Pedido de punição para 11 membros da força-tarefa no Rio gera 1.500 protestos

Um documento com 1.500 assinaturas, colhidas até esta terça-feira (3) entre membros do sistema de Justiça, manifesta preocupação com o pedido de demissão de onze procuradores da República que integraram a força-tarefa da Lava Jato no Rio de Janeiro.

O pedido foi formulado pelo corregedor nacional do Ministério Público, Rinaldo Reis Lima, por suposto vazamento de informações sigilosas. O corregedor é promotor de Justiça do MP do Rio Grande Norte e foi procurador-geral de Justiça naquele estado.

O procedimento disciplinar foi instaurado no Conselho Nacional do Ministério Público (CNMP) a partir de reclamação dos ex-senadores Romero Jucá e Edison Lobão –e de seu filho Márcio Lobão, denunciados sob acusação de corrupção. (*)

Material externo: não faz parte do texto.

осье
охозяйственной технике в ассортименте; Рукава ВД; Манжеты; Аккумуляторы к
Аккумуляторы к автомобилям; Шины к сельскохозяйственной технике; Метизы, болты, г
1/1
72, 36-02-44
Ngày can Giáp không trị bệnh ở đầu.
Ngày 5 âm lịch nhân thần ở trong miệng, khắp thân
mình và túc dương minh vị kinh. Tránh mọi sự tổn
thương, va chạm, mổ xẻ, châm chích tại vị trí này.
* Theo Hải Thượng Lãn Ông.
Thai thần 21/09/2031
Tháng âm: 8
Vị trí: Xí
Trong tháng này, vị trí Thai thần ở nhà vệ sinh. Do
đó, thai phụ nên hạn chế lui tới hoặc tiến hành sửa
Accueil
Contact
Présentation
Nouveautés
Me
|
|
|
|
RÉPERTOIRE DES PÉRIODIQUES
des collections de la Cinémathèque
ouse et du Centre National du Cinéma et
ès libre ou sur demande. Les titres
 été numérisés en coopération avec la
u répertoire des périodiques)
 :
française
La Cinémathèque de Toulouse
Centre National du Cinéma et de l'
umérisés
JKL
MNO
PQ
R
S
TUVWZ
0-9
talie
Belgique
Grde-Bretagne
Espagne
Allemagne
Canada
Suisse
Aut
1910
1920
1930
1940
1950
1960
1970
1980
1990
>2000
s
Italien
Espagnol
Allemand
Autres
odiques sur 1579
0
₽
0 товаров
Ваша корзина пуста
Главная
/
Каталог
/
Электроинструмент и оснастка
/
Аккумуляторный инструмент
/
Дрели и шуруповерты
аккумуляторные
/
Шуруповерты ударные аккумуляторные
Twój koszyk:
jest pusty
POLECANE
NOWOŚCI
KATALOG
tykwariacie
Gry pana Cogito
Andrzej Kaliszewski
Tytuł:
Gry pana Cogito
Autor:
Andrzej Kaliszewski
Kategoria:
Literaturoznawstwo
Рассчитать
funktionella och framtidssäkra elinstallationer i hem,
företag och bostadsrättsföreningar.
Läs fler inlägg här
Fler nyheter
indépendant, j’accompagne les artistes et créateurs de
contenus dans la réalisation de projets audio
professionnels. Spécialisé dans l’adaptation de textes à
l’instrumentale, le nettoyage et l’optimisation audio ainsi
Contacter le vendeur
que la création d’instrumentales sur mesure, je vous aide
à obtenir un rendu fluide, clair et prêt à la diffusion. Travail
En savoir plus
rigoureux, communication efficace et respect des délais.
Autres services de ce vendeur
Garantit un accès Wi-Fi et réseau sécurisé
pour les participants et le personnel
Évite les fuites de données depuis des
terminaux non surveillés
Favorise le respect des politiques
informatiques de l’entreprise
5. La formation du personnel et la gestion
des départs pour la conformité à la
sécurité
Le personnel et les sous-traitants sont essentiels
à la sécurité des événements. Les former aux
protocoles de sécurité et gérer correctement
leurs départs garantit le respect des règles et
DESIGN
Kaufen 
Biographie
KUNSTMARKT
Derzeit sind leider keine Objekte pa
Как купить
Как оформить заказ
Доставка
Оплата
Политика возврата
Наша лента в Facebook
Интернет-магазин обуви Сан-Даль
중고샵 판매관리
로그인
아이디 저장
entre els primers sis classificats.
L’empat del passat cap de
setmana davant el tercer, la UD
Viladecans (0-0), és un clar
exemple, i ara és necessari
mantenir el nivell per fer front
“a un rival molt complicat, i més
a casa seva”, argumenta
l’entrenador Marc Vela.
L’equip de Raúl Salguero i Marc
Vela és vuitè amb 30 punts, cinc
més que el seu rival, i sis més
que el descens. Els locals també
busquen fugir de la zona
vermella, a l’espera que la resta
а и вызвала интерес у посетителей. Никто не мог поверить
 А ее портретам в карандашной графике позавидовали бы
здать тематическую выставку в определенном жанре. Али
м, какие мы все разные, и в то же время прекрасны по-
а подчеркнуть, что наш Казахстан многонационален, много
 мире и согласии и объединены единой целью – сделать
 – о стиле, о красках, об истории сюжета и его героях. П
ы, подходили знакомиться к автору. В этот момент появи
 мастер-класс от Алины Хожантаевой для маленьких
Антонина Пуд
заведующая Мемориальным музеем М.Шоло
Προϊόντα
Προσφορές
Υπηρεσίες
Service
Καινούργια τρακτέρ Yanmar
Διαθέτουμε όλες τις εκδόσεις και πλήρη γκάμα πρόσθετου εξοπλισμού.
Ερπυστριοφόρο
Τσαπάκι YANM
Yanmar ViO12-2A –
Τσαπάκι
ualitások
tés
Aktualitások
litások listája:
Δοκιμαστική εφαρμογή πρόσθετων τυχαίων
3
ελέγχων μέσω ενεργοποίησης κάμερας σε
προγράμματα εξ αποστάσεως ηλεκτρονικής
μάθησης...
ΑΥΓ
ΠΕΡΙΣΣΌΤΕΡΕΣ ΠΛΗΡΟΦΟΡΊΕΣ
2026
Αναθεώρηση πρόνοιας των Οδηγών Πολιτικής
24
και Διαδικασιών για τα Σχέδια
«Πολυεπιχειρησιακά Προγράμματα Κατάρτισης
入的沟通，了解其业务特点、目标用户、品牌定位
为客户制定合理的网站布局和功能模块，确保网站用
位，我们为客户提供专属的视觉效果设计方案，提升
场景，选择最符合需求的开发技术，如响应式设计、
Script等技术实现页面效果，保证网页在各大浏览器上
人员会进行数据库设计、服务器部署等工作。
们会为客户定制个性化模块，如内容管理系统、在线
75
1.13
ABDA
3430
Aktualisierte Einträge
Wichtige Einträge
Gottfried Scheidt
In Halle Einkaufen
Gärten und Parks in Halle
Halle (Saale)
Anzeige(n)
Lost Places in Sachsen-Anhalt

Na manifestação, procuradores da República, promotores estaduais, defensores públicos, advogados, auditores de Contas e membros do Judiciário afirmam que a punição “enfraquece as instituições democráticas e constitui mais uma tentativa de calar o Ministério Público”. Consideram “necessário que a questão seja apreciada pelo plenário sob o viés estritamente jurídico e técnico”.

O documento reúne membros de todos os ramos e de todas as regiões do Ministério Público da União, e membros dos Ministérios Públicos de todos os estados.

Inicialmente, o corregedor pediu a suspensão dos procuradores por 30 dias. Depois, acolheu parecer de André Bandeira de Melo Queiroz, membro auxiliar da corregedoria, e  agravou a punição para demissão.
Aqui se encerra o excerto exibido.